Hello! I am sorry for the delays. Unfortunately most of the people working on this project had to take additional coursework by the end of April so we are restarting work right now. We can work on it for the next months but as I saw that you have the help wanted label I understand if this too late.

fritzo commented 3 years ago

@nb2838 no hurry, feel free to take as long as you like. I've tagged this help wanted just to signal that "no core Pyro contributor plans to work on this issue", so by all means feel free to take ownership. Here: I'll assign it to you 😄

velezbeltran commented 3 years ago

Hello,

So we are running into a small issue that we don't exactly know how to solve. The algorithm works by constantly evaluating each proposed step in the parameter space by checking the difference between the old elbo and the new elbo. image The issue is that according to the algorithm both elbos should use the same samples from the base distribution that was used for the reparametrization of the guide (above they are denoted e_{ki}) . (perhaps this picture clarifies a bit the notation above and what I am referring to

image )

Do you know how to do this in Pyro or could you give us some tips on where/how to implement this.

Thank you!

fritzo commented 3 years ago

@nb2838 IIUC you need the underlying randomness to agree between two elbos, but the parameters to differ? I believe you can do this in Pyro for a subset of distributions: those that can be reparametrized to be explicitly differentiable functions of explicitly parameter-free Pyro distributions. (Counterexamples include Gamma, Beta, and Dirichlet, whose "reparametrized sample" .rsample() methods use implicit reparametrized gradients).

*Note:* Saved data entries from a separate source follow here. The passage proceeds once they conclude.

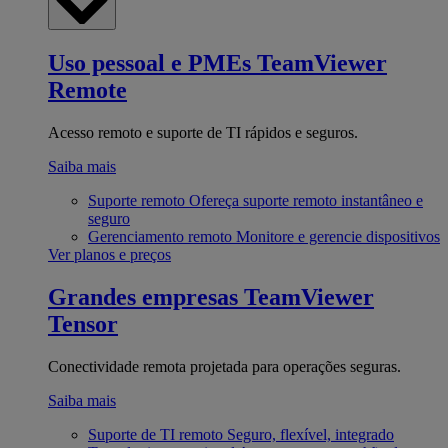
Uso pessoal e PMEs
TeamViewer
Remote
Acesso remoto e suporte de TI rápidos e seguros.
Saiba mais
Suporte remoto
Ofereça suporte remoto instantâneo e
seguro
Gerenciamento remoto
Monitore e gerencie dispositivos
Ver planos e preços
Grandes empresas
TeamViewer
Tensor
Conectividade remota projetada para operações seguras.
Saiba mais
Suporte de TI remoto
Seguro, flexível, integrado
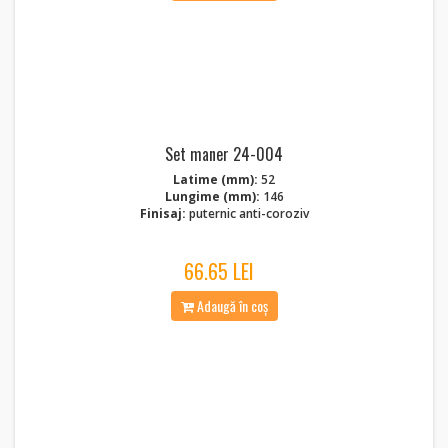
Set maner 24-004
Latime (mm):
52
Lungime (mm):
146
Finisaj:
puternic anti-coroziv
66.65 LEI
Adaugă în coș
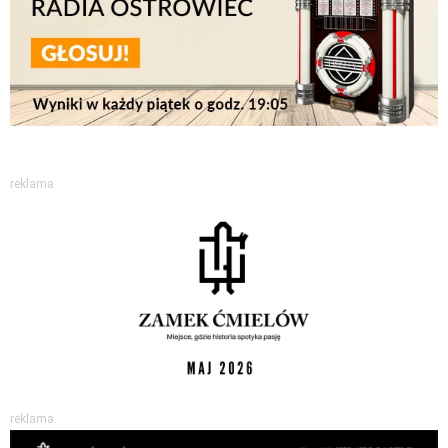
reklama
reklama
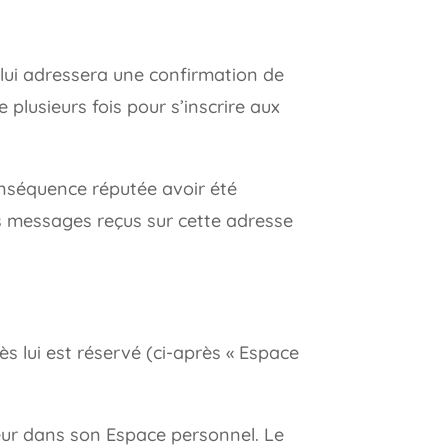
te lui adressera une confirmation de
 plusieurs fois pour s’inscrire aux
onséquence réputée avoir été
les messages reçus sur cette adresse
ès lui est réservé (ci-après « Espace
ateur dans son Espace personnel. Le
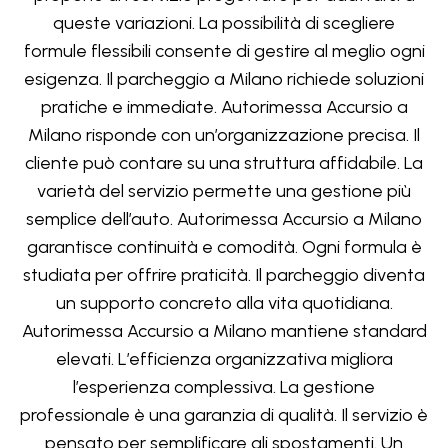
queste variazioni. La possibilità di scegliere
formule flessibili consente di gestire al meglio ogni
esigenza. Il parcheggio a Milano richiede soluzioni
pratiche e immediate. Autorimessa Accursio a
Milano risponde con un’organizzazione precisa. Il
cliente può contare su una struttura affidabile. La
varietà del servizio permette una gestione più
semplice dell’auto. Autorimessa Accursio a Milano
garantisce continuità e comodità. Ogni formula è
studiata per offrire praticità. Il parcheggio diventa
un supporto concreto alla vita quotidiana.
Autorimessa Accursio a Milano mantiene standard
elevati. L’efficienza organizzativa migliora
l’esperienza complessiva. La gestione
professionale è una garanzia di qualità. Il servizio è
pensato per semplificare gli spostamenti. Un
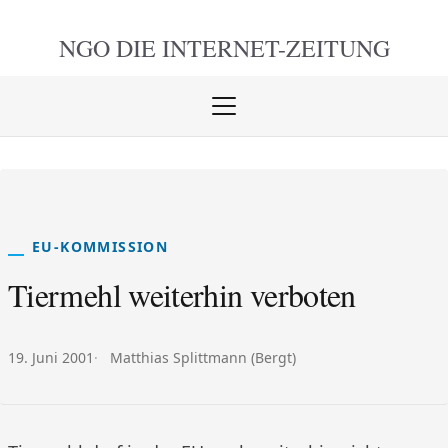
NGO DIE
INTERNET-ZEITUNG
Menü
öffnen
schlie
EU-KOMMISSION
Tiermehl weiterhin verboten
Veröffentlicht am:
Autor:
19. Juni 2001
Matthias Splittmann (Bergt)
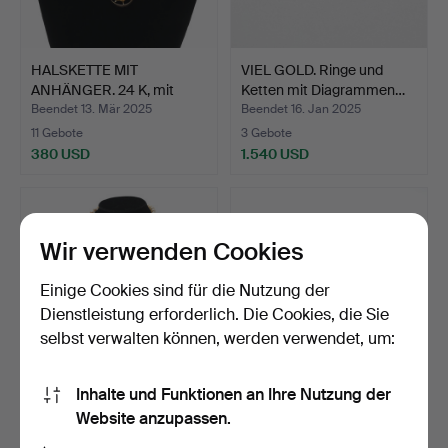
HALSKETTE MIT
VIEL GOLD. Ringe und
ANHÄNGER. 24 K, mit
Ketten mit Diagrammen…
weißem S…
Beendet 13. Mär 2025
Beendet 16. Jan 2025
11 Gebote
3 Gebote
380 USD
1.540 USD
Wir verwenden Cookies
Einige Cookies sind für die Nutzung der
Dienstleistung erforderlich. Die Cookies, die Sie
selbst verwalten können, werden verwendet, um:
Inhalte und Funktionen an Ihre Nutzung der
HALSKETTE. Perlen mit
SCHMUCK. Es ist Silber.
Website anzupassen.
Goldschnalle, 18 K.
Beendet 6. Dez 2024
Beendet 29. Nov 2024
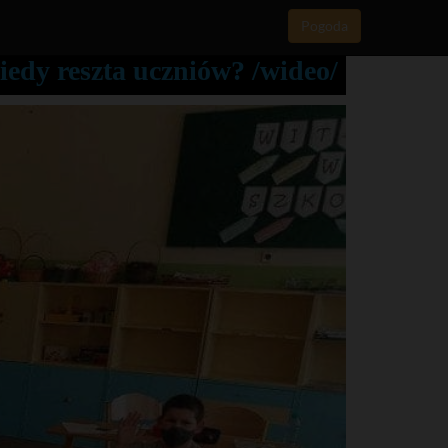
Pogoda
iedy reszta uczniów? /wideo/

Here's a possible design approach:

1. Allow users to exiplicitly reparametrize their model via [poutine.reparam](https://docs.pyro.ai/en/dev/infer.reparam.html). Possibly even provide a `full_reparam()` wrapper that fully reparametrizers a model as parametrized transforms of parameter-free noise. 2. In your inference algorithm, use [poutine.trace](https://docs.pyro.ai/en/dev/poutine.html#pyro.poutine.handlers.trace) and [poutine.condition()](https://docs.pyro.ai/en/dev/poutine.html#pyro.poutine.handlers.condition) to record the noise and play it under two parameter values. (I'm unsure how you'll want to thread through the parameters): ```py # Construct a pair of guide traces with the same underlying randomness. old_params = {...} new_params = {...} old_guide_trace = poutine.trace(guide).get_trace(old_params) fixed_noise = { name: site["value"] for name, site in old_guide_trace.iter_stochastic_nodes() } for name, value in fixed_noise.items(): if value.requires_grad: raise ValueError(f"Site {repr(name)} is not fully reparametrized!") new_guide_trace = poutine.trace( poutine.condition(guide, fixed_noise) ).get_trace(new_params) ``` Now it's easy to use `poutine.trace` and `poutine.replay` to construct new elbos ```py old_model_trace = poutine.trace( poutine.replay(model, old_guide_trace) ).get_trace(old_params) old_loss, old_surrogate_loss = Trace_ELBO()._differentiable_loss_particle( old_model_trace, old_guide_trace ) ``` and similarly to get the `new_surrogate_loss`.
velezbeltran commented 3 years ago

Thank you @fritzo. What you mention is exactly what I was looking for. I am not familiar with the poutine.reparam effect handler so I'll take a look at that and use it for that particular step of the algorithm.

fritzo commented 3 years ago

@nb2838 Sounds good. I think it's safe to first implement inference with a check (the ValueError above) that assumes models have been manually reparametrized, and then in follow-up PRs we can work on automatically reparametrization strategies.

velezbeltran commented 3 years ago

Wanted to provide an update on this. We have a rough implementation of the algorithm for a simple model. However, it relies on using dogleg method to solve the minimization of the trust-region sub-problem. Unfortunately, this doesn't work well. Currently, we are trying to implement some other minimizer for the trust-region subproblem.

velezbeltran commented 3 years ago

Hello, We will need to drop this project so feel free to assign it to someone else. I apologize for the inconvenience.